肉が引き裂け、骨が砕けるような音が鳴った。

 

叫びの直後なだけに、見事に自分の願いが叶ったような気がしていた。

ごり、ごき、ぶぢゅりと、凄惨無残な音の一つ一つが、優木の心を多幸感で満たしていった。

この音なら、死に顔はとても愉快なものだろうと、黄色い道化は期待を覚えた。

まだ息があれば、更に面白い事になるだろうとも。

いかにも魔法少女といった可憐な動作で杖を振り、

「その生ゴミを持ってきなさい。大至急ですよ、でも落としたらお仕置きですからね!」

と、帯の魔女に思念を送る。

 

命令を受けた魔女は即座に上昇。

傲慢な主の元へと獲物を輸送、しなかった。

 

「は?」

 

優木が不機嫌な声を出した。

中身はともかくとして、紛れもない美少女の眉間に、くっきりとした青筋が浮かんでいた。

帯の魔女は、優木ご執心の不細工なずんぐりむっくりとした

巨大魔女の滞空地点を通過して更に上昇。

更には果てしなく広がる結界の空を、縦横無尽に駆け巡り始めた。

 

「何やってやがんですか。
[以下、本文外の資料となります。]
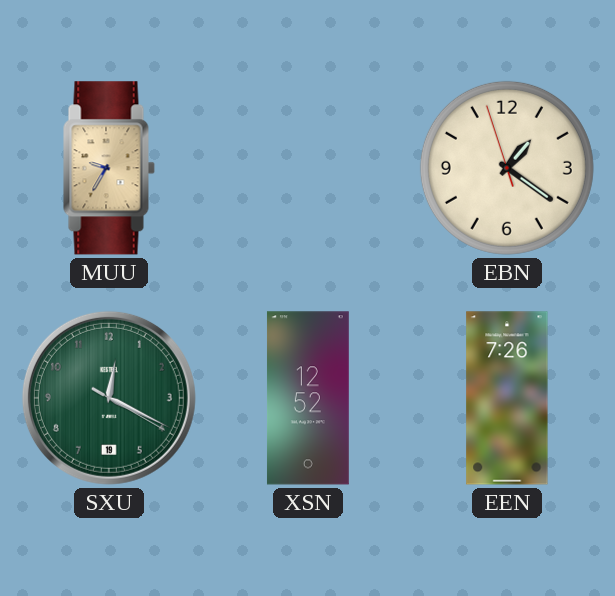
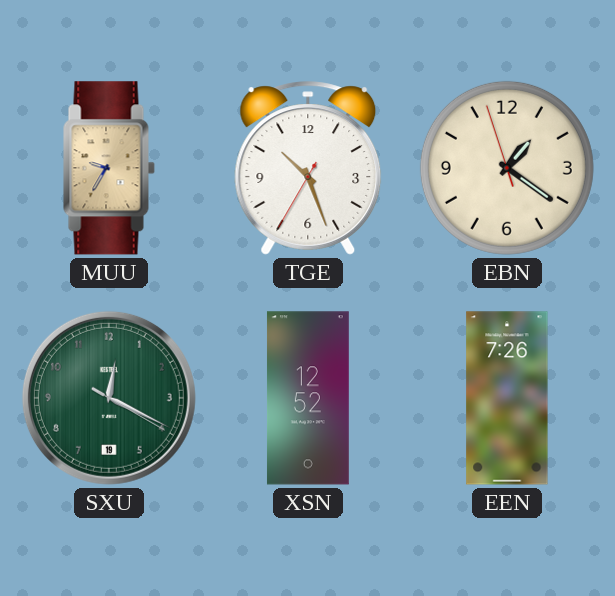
TGE: none -> 10:26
ひょっとしてあんたも発情期だったんで?」

 

ここへの出張前にたまたま観ていた自然番組で流れていた、

蛇の交尾の様子を思い出しながら優木は言った。

何を思ったのか、優木の青い目に淫らな色が覗いた。

舌で唇を舐めながら、魔法少女の視力で『現場』を仰ぎ見る。

 

見上げるのとほぼ同時に、彼女の頬に何かが触れた。

怪訝な表情で拭い、それに触れた左手を目の前に翳す。

黄色い手袋で覆われた指先に、粘ついた液体がこびり付いていた。

極彩色の体液、即ち魔女の血液だと気付いた途端、優木の背中を氷柱が刺した。

背骨自体が、氷に変容したかのような悪寒であった。

 

再び、視線を上空に戻す。

先程よりも、魔女は低所に降りてきていた。

それも手伝い、優木にはその光景がはっきりと見えた。

 

体液と同色の口腔の手前にずらりと並ぶ乱杭歯に交じり、何かが魔女の口に生えていた。

金属の輝きを放つ、鉄棒のように見えた。

握るのは、帯の隙間から突き出た右手。

それが、右側へと一閃。

軸線上の歯茎に醜い傷が刻まれた後に、歯茎と共に乱杭歯が異界の地面に向けて落下していく。

人の言語に変換不能な、悲痛な叫びが放たれる。

 

閉じられていた魔女の瞼が開き、人間に酷似した眼球が露わとなった。

巨大な球に描かれているのは、苦痛と恐怖。

 

その視線が、自らの歯に食い込む物体の根本に向いた。

巨大な瞳孔には、瞳の中に渦を宿した黒眼が映っていた。

 

途端に、魔女の巨体が痙攣。

拘束が緩んだ隙を突き、黒で覆われた細長い左腕が、戒めの白より現出する。

腕の先。

細いが、使い魔さえ殴り殺す力を備えた五指が、刃を備えた鉄棒を力強く握りしめていた。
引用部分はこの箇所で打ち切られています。